To determine the smallest sample size \( n \) required to achieve a specified margin of error in estimating the mean, you can use the formula for the margin of error (ME) in a confidence interval, which is given by:
\[ ME = z \times \frac{\sigma}{\sqrt{n}} \]
Where:
- \( ME \) is the desired margin of error (in grams),
- \( z \) is the z-score corresponding to the desired confidence level,
- \( \sigma \) is the population standard deviation (in grams),
- \( n \) is the sample size we wish to determine.
For this problem:
- \( ME = 4 \) grams (the maximum allowable margin of error),
- \( z = 1.96 \) (for a 95% confidence interval),
- \( \sigma = 12 \) grams.
We need to rearrange the formula to solve for \( n \):
\[ 4 = 1.96 \times \frac{12}{\sqrt{n}} \]
Now, isolate \( \sqrt{n} \):
\[ \sqrt{n} = \frac{1.96 \times 12}{4} \]

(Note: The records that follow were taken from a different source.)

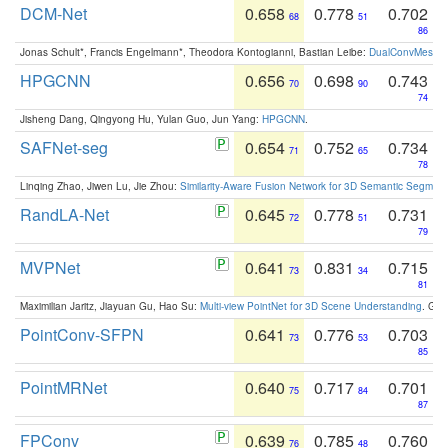
DCM-Net
0.658
0.778
0.702
68
51
86
Jonas Schult*, Francis Engelmann*, Theodora Kontogianni, Bastian Leibe:
DualConvMesh-Ne
HPGCNN
0.656
0.698
0.743
70
90
74
Jisheng Dang, Qingyong Hu, Yulan Guo, Jun Yang:
HPGCNN
.
SAFNet-seg
0.654
0.752
0.734
71
65
78
Linqing Zhao, Jiwen Lu, Jie Zhou:
Similarity-Aware Fusion Network for 3D Semantic Segment
RandLA-Net
0.645
0.778
0.731
72
51
79
MVPNet
0.641
0.831
0.715
73
34
81
Maximilian Jaritz, Jiayuan Gu, Hao Su:
Multi-view PointNet for 3D Scene Understanding
. GM
PointConv-SFPN
0.641
0.776
0.703
73
53
85
PointMRNet
0.640
0.717
0.701
75
84
87
FPConv
0.639
0.785
0.760
76
48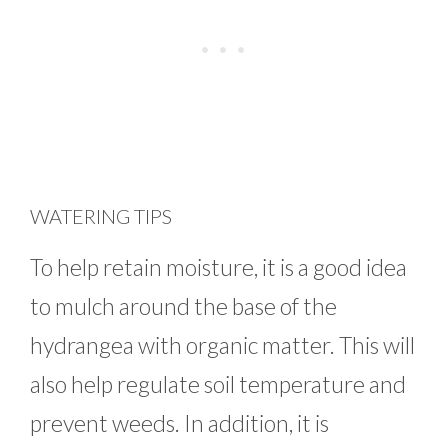
WATERING TIPS
To help retain moisture, it is a good idea
to mulch around the base of the
hydrangea with organic matter. This will
also help regulate soil temperature and
prevent weeds. In addition, it is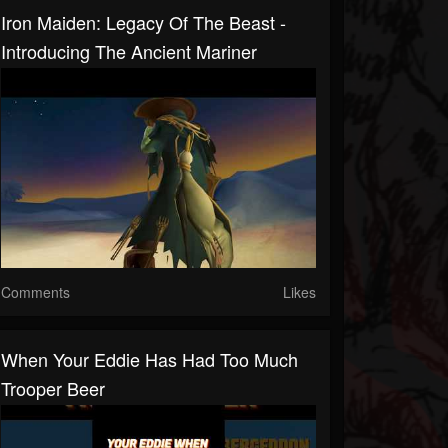
Iron Maiden: Legacy Of The Beast -
Introducing The Ancient Mariner
Comments
Likes
When Your Eddie Has Had Too Much
Trooper Beer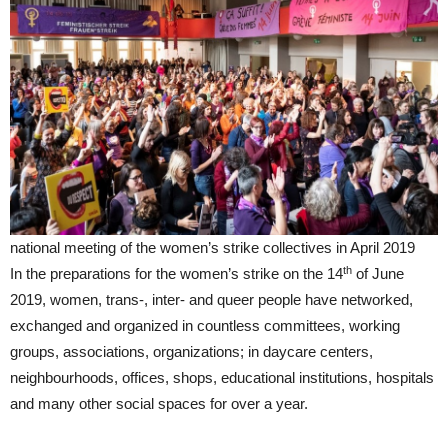
national meeting of the women’s strike collectives in April 2019
th
In the preparations for the women’s strike on the 14
of June
2019, women, trans-, inter- and queer people have networked,
exchanged and organized in countless committees, working
groups, associations, organizations; in daycare centers,
neighbourhoods, offices, shops, educational institutions, hospitals
and many other social spaces for over a year.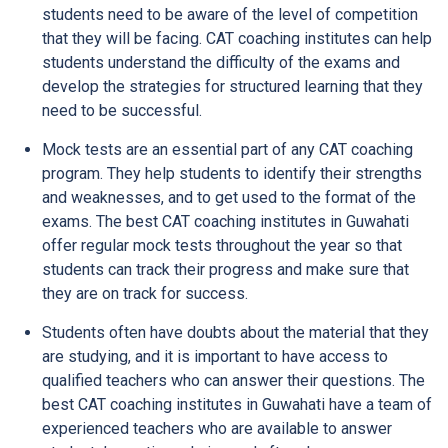
students need to be aware of the level of competition
that they will be facing. CAT coaching institutes can help
students understand the difficulty of the exams and
develop the strategies for structured learning that they
need to be successful.
Mock tests are an essential part of any CAT coaching
program. They help students to identify their strengths
and weaknesses, and to get used to the format of the
exams. The best CAT coaching institutes in Guwahati
offer regular mock tests throughout the year so that
students can track their progress and make sure that
they are on track for success.
Students often have doubts about the material that they
are studying, and it is important to have access to
qualified teachers who can answer their questions. The
best CAT coaching institutes in Guwahati have a team of
experienced teachers who are available to answer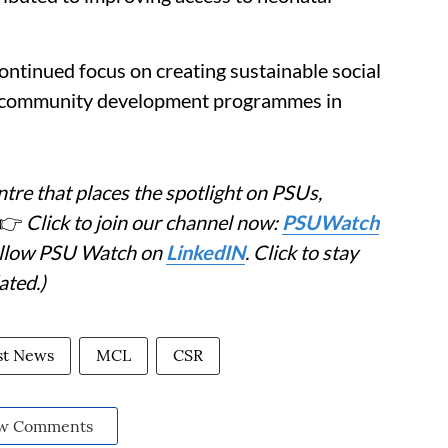
continued focus on creating sustainable social
d community development programmes in
tre that places the spotlight on PSUs,
👉
Click to join our channel now:
PSUWatch
Follow PSU Watch on
LinkedIN
. Click to stay
ated.)
st News
MCL
CSR
w Comments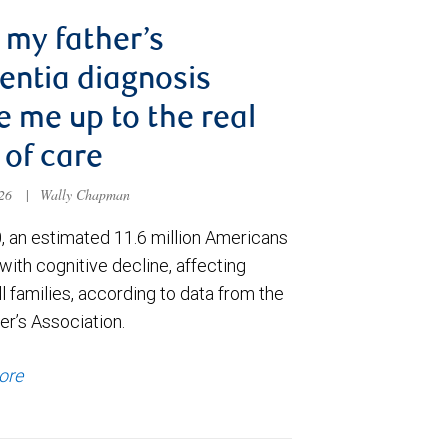
my father’s
ntia diagnosis
 me up to the real
 of care
026
|
Wally Chapman
, an estimated 11.6 million Americans
e with cognitive decline, affecting
ll families, according to data from the
er’s Association.
ore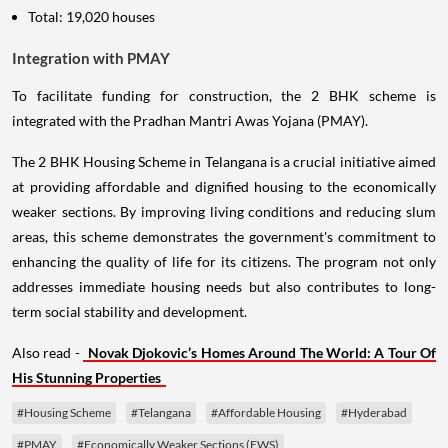
Total: 19,020 houses
Integration with PMAY
To facilitate funding for construction, the 2 BHK scheme is
integrated with the Pradhan Mantri Awas Yojana (PMAY).
The 2 BHK Housing Scheme in Telangana is a crucial initiative aimed
at providing affordable and dignified housing to the economically
weaker sections. By improving living conditions and reducing slum
areas, this scheme demonstrates the government's commitment to
enhancing the quality of life for its citizens. The program not only
addresses immediate housing needs but also contributes to long-
term social stability and development.
Also read -
Novak Djokovic’s Homes Around The World: A Tour Of
His Stunning Properties
#Housing Scheme
#Telangana
#Affordable Housing
#Hyderabad
#PMAY
#Economically Weaker Sections (EWS)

Calculating the right-hand side:
\[ \sqrt{n} = \frac{23.52}{4} = 5.88 \]
Now, square both sides to find \( n \):
\[ n = (5.88)^2 \]
Calculating \( (5.88)^2 \):
\[ n \approx 34.5744 \]
Since the sample size must be a whole number, we round up to the nearest whole number:
\[ n \approx 35 \]
Thus, the smallest approximate sample size required to obtain the desired margin of error of no more than 4 grams is 35 apples.